As I pointed out in the introductory paragraph, this is not directly linked to my own research, yet I felt like it is a topic worth elaborating due to the links to discipline and individuation, as well as the underlying argument that it’s all about efficiency and productivity. The irony is, as already discussed in a number of essays, that there is no one specific to blame for all this. It is what it is. It’s of course not only ironic, but also quite unsettling that people are in fact only obeying themselves, as Deleuze and Guattari (130) point out in the ‘A Thousand Plateaus: Capitalism and Schizophrenia’. The broader topic of life is also an interesting subject, a worthy tangent to get lost in, but I did my best not to drift into that territory. Perhaps I’ll write more on that later, but I felt that it’s better to stay focused here.

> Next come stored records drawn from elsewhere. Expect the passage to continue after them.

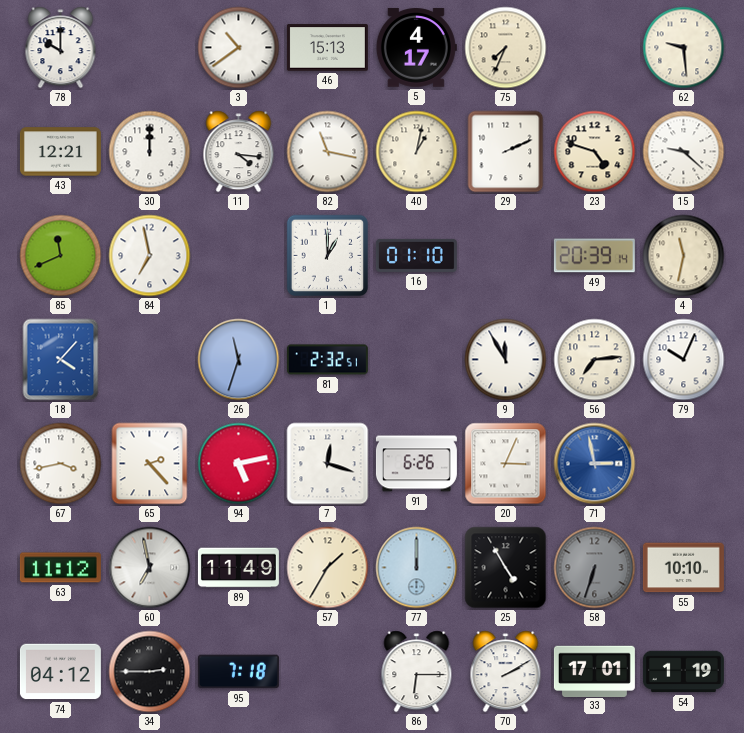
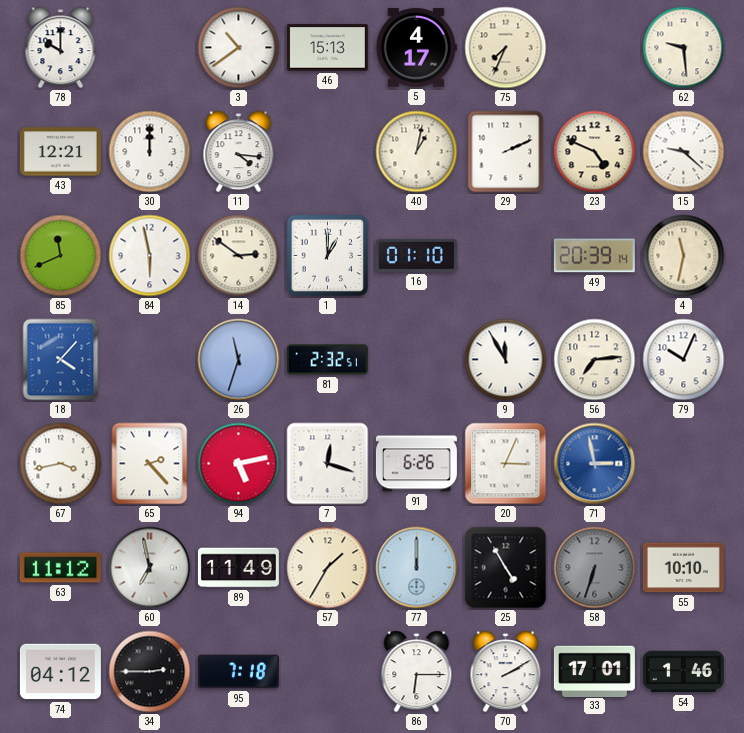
82: 11:17 -> none
23: 4:48 -> 4:49
84: 6:58 -> 5:58
14: none -> 2:51
54: 1:19 -> 1:46
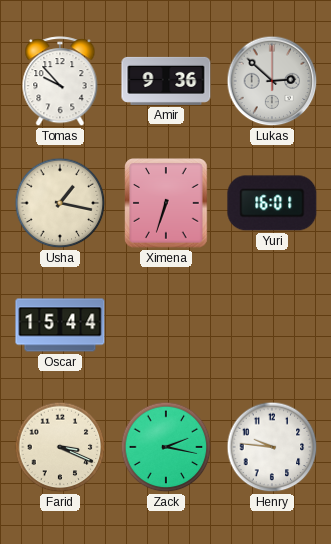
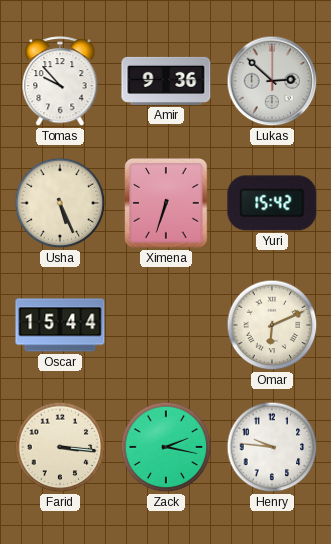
Usha: 1:17 -> 5:26
Yuri: 16:01 -> 15:42
Omar: none -> 6:11
Farid: 3:19 -> 3:16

  • Deleuze, G. ([1986] 1988). Foucault (S. Hand, Trans.). Minneapolis, MN: University of Minnesota Press.
  • Deleuze, G., and F. Guattari ([1980] 1987). A Thousand Plateaus: Capitalism and Schizophrenia (B. Massumi, Trans.). Minneapolis, MN: University of Minnesota Press.
  • Foucault, M. ([1976] 1978). The History of Sexuality. Volume 1: An Introduction (R. Hurley, Trans.). New York, NY: Pantheon Books.
  • Foucault, M. ([1975/1976] 2003). “Society Must Be Defended”: Lectures at the Collège de France, 1975–1976 (D. Macey, Trans.). New York, NY: Picador.
  • Foucault, M. ([1975] 1995). Discipline and Punish: The Birth of the Prison (A. Sheridan, Trans.). New York, NY: Vintage Books.